THE TASK:
I would like the lines below, from the one with "la identidad de" through the one with "Alphatraite vous propose des pasteurisateurs", copied exactly and without any pictures.

SUPPLIED INFORMATION:
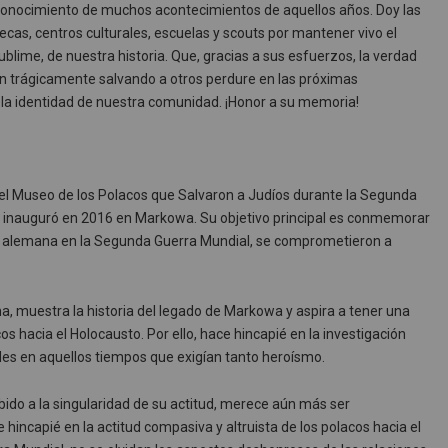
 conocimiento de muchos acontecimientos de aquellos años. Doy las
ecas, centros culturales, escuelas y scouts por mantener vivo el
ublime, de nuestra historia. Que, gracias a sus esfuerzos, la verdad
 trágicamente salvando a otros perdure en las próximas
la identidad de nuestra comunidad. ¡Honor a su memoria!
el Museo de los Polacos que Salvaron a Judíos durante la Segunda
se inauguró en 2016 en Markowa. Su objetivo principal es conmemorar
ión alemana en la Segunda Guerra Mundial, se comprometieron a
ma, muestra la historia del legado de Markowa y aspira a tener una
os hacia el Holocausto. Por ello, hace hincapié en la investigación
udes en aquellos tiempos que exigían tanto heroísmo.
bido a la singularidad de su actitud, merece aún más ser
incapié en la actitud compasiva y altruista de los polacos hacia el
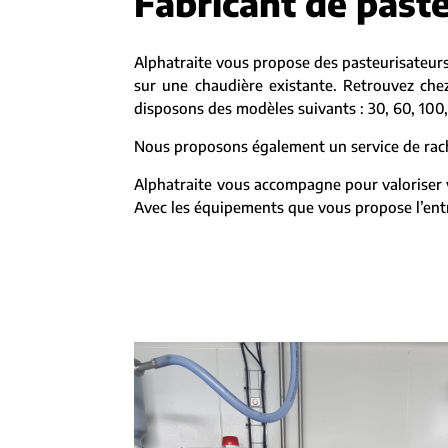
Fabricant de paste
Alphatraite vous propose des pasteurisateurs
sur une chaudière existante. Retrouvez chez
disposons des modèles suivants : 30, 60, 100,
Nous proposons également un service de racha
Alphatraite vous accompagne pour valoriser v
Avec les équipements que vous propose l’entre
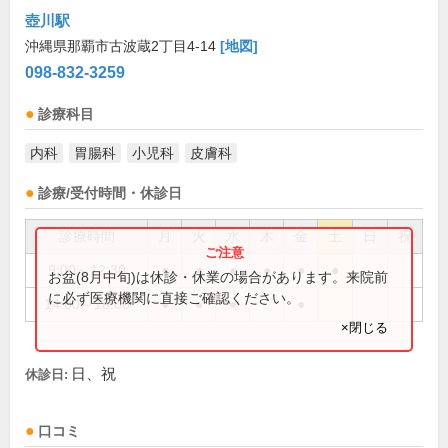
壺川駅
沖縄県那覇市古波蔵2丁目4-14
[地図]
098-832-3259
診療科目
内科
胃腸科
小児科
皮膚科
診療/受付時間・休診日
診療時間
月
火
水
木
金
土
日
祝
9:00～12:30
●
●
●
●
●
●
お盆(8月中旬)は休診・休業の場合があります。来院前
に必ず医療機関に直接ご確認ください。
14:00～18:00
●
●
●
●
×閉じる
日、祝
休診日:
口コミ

ANSWER TO THIS TASK:
la identidad de nuestra comunidad. ¡Honor a su memoria!
el Museo de los Polacos que Salvaron a Judíos durante la Segunda
se inauguró en 2016 en Markowa. Su objetivo principal es conmemorar
ión alemana en la Segunda Guerra Mundial, se comprometieron a
ma, muestra la historia del legado de Markowa y aspira a tener una
os hacia el Holocausto. Por ello, hace hincapié en la investigación
udes en aquellos tiempos que exigían tanto heroísmo.
bido a la singularidad de su actitud, merece aún más ser
incapié en la actitud compasiva y altruista de los polacos hacia el
Fabricant de paste
Alphatraite vous propose des pasteurisateurs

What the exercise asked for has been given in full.